Nach etwa 200 anderen Menschen, die auch an Bord des Unglücksbootes waren, suchten die Einsatzkräfte am Donnerstag noch, doch die Hoffnung auf Überlebende schwand. Hilfsorganisationen vermuteten, dass zahlreiche Menschen im Frachtraum des Schiffes waren, als das Unglück geschah - ihnen blieb kaum eine Chance. „Die Menschen unten im Lagerraum hatten Panik und schrien, weil sie Angst hatten, dort unten zu bleiben“, sagte ein Augenzeuge der Zeitung „La Repubblica“.

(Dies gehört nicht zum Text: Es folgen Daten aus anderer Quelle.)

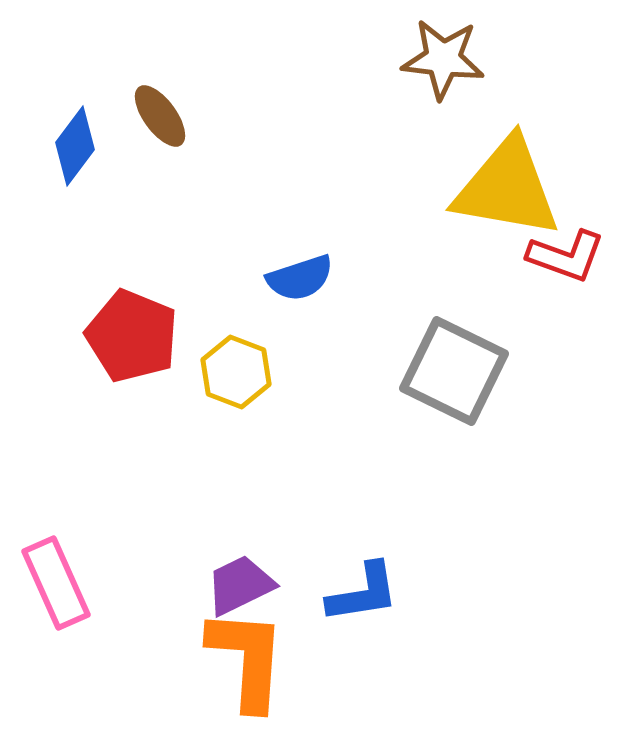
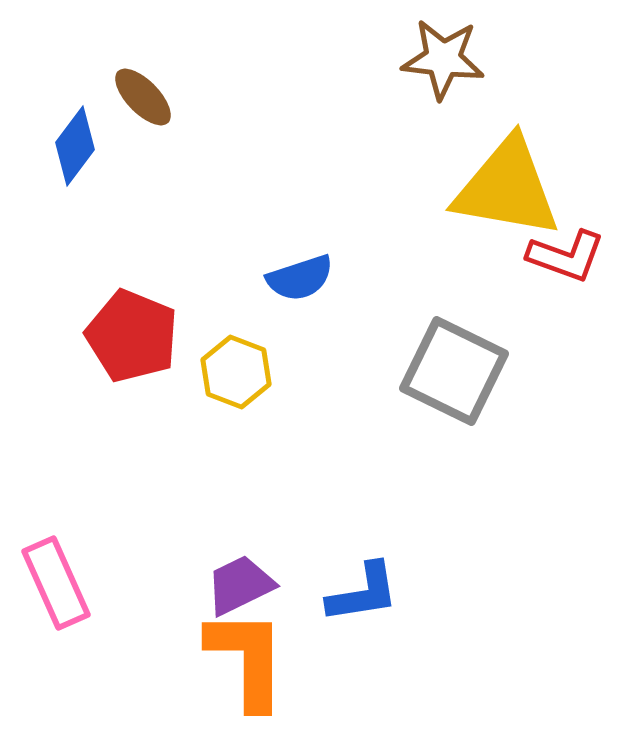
brown ellipse: moved 17 px left, 19 px up; rotated 8 degrees counterclockwise
orange L-shape: rotated 4 degrees counterclockwise
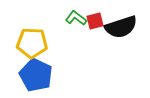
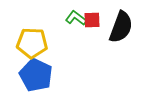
red square: moved 3 px left, 1 px up; rotated 12 degrees clockwise
black semicircle: rotated 52 degrees counterclockwise
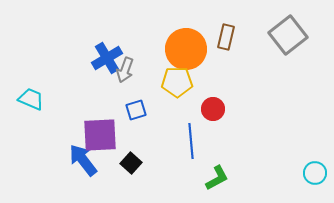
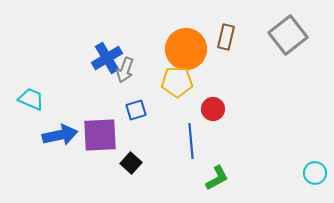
blue arrow: moved 23 px left, 25 px up; rotated 116 degrees clockwise
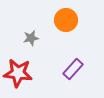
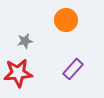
gray star: moved 6 px left, 3 px down
red star: rotated 12 degrees counterclockwise
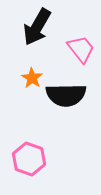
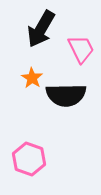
black arrow: moved 4 px right, 2 px down
pink trapezoid: rotated 12 degrees clockwise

Das gekenterte Boot war völlig überfüllt und kaum seetüchtig - nach Berichten von Augenzeugen stoppte die Fahrt schon nach wenigen Stunden, weil Wasser in den Motorraum eindrang. Die Flüchtlinge riefen um Hilfe und als ein irisches Marineschiff sich näherte, kam es zur Katastrophe. „Alle wollten auf die Seite, von der die Rettungsboote kamen. Dann ist das Boot zur Seite gekippt und gekentert, wir sind alle im Wasser gelandet“, sagte der Überlebende.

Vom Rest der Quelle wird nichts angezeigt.